Penulis : GJ Nawi

Dalam sejarah parlementer di Indonesia, pernah sekali sebuah kabinet pemerintahan yang berkuasa diberi julukan Kabinet Pentjak. Yaitu kepada Kabinet Ali Sastroamidjojo I (31 Juli 1953 hingga 24 Juli 1955). Kiranya apa yang melatarbelakangi kabinet ini sampai diberi julukan Kabinet Pentjak?

Ada beberapa pendapat yang menjelaskan mengapa kabinet pemerintahan ke IV ini diberi julukan Kabinet Pentjak? Surat kabar berbahasa Belanda Nieuwsgier, 1 Agustus 1953 mengatakan bahwa Kabinet yang juga disebut Kabinet Ali Sastroamidjojo I ini mayoritas diisi dan diketuai oleh orang-orang yang mempunyai latar belakang ilmu bela diri khas Indonesia, Pencak Silat.

Pertama, Ali Sastroamidjojo. Dalam kabinet ke IV pemerintahan Republik Indonesia ini, beliau ditunjuk sebagai ketua kabinet sekaligus sebagai kepala pemerintahan atau Perdana Menteri. Ali Sastroamidjojo sejak muda telah dikenal sangat menggemari pencak silat sewaktu masih di Grabag, Magelang. Beliau kerap mengikuti pelajaran pencak yang  diadakan oleh Taman Siswa. Saking menggemarinya akan pencak silat, dalam setia kampanye politik yang dilakukan Ali Sastroamidjojo atas nama PNI selalu menyertakan pencak silat sebagai daya tarik simpatisan dalam sebuah pertunjukkan hiburan.

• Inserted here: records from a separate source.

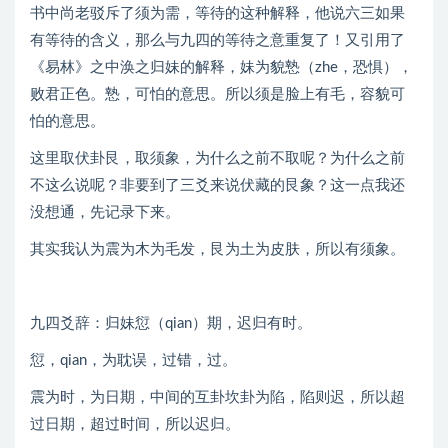
书中尚老驳斥了须为需，等待的这种解释，他说六三如果
有等待的含义，那么与九四的等待之意重复了！又引用了
《易林》之中涣之归妹的解释，妹为貌慹（zhe，恐惧），
败君正色。慹，可怕的意思。所以须是脸上有毛，容貌可
怕的意思。
这里取伏卦艮，取须象，为什么之前不取呢？为什么之前
不这么说呢？非要到了三爻来说伏藏的艮象？这一点我还
没想通，先记录下来。
其实我认为震为木为毛发，艮为土为皮肤，所以有须象。
九四爻辞：归妹愆（qian）期，迟归有时。
愆，qian，为耽误，过错，过。
震为时，为日期，中间的互卦坎卦为陷，陷则迟，所以超
过日期，超过时间，所以迟归。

Ali Sastroamidjojo pula yang mengusulkan agar pengamanan selama Konferensi Asia Afrika di Bandung tahun 1955 dipercayakan kepada orang-orang Pencak Silat[1].

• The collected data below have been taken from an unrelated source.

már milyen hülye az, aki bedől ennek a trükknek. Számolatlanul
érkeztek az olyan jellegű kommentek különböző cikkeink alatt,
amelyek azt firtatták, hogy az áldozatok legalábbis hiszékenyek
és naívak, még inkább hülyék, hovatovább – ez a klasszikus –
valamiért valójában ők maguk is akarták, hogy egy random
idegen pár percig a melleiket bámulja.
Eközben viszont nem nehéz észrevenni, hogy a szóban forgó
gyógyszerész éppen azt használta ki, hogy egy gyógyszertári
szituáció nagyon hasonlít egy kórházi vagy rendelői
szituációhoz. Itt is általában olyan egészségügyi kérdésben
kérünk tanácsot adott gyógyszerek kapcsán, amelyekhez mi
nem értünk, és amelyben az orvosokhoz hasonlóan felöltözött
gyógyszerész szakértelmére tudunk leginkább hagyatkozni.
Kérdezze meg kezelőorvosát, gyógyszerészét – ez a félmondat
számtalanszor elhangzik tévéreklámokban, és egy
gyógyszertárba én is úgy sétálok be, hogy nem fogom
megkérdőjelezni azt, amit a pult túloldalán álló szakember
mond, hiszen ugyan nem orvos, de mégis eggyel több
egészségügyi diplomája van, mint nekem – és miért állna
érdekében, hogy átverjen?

Atraksi pencak silat dihadapan Ali Sastroamidjojo pada kampanye PNI, Jakarta, September 1955. (Sumber: Majalah LIFE-Howard Sochurek)

Kedua, Mr. Wongsonegoro. Sebagai wakil ketua I kabinet yang merangkap Wakil Perdana Menteri I, Mr. Wongsonegoro menjadi pusat perhatian dari pemberian julukan Kabinet Pentjak pada kabinet ini. Karena Wongsonegoro adalah tokoh politik yang juga praktisi pencak silat, bahkan Mr. Wongsonegoro adalah juga ketua sekaligus pendiri organisasi IPSI (Ikatan Pencak Silat Seluruh Indonesia) di Yogyakarta tahun 1948.

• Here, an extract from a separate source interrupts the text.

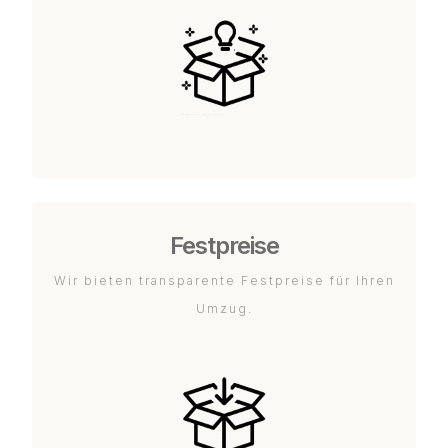
Festpreise
Wir bieten transparente Festpreise für Ihren
Umzug.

Ketiga, adalah KH. Zainul Arifin. Sebagai seseorang tokoh politik yang dibesarkan di lingkungan santri dan budaya Melayu, Zainul Arifin sangat akrab dengan tradisi pencak silat. Zainul Arifin lahir sebagai anak tunggal dari pasangan raja Barus, Sultan Ramali bin Tuangku Raja Barus Sultan Sahi Alam Pohan (ayah) dengan bangsawan asal Kotanopan, Mandailing Natal, Siti Baiyah br. Nasution. Ketika Zainul masih balita, kedua orang tuanya bercerai dan ia dibawa pindah oleh ibunya ke Kotanopan, kemudian ke Kerinci, Jambi. Di sana ia menyelesaikan Hollandsch-Inlandsche School (HIS) dan sekolah menengah calon guru, Normal School. Selain itu, Arifin juga memperdalam pengetahuan agama di madrasah dan surau saat menjalani pelatihan seni bela diri Pencak Silat. Arifin juga seorang pecinta kesenian yang aktif dalam kegiatan seni sandiwara musikal Melayu, Stambul Bangsawan sebagai penyanyi dan pemain biola. Stambul Bangsawan merupakan awal perkembangan seni panggung sandiwara modern Indonesia. Dalam usia 16 tahun, Zainul merantau ke Batavia (Jakarta).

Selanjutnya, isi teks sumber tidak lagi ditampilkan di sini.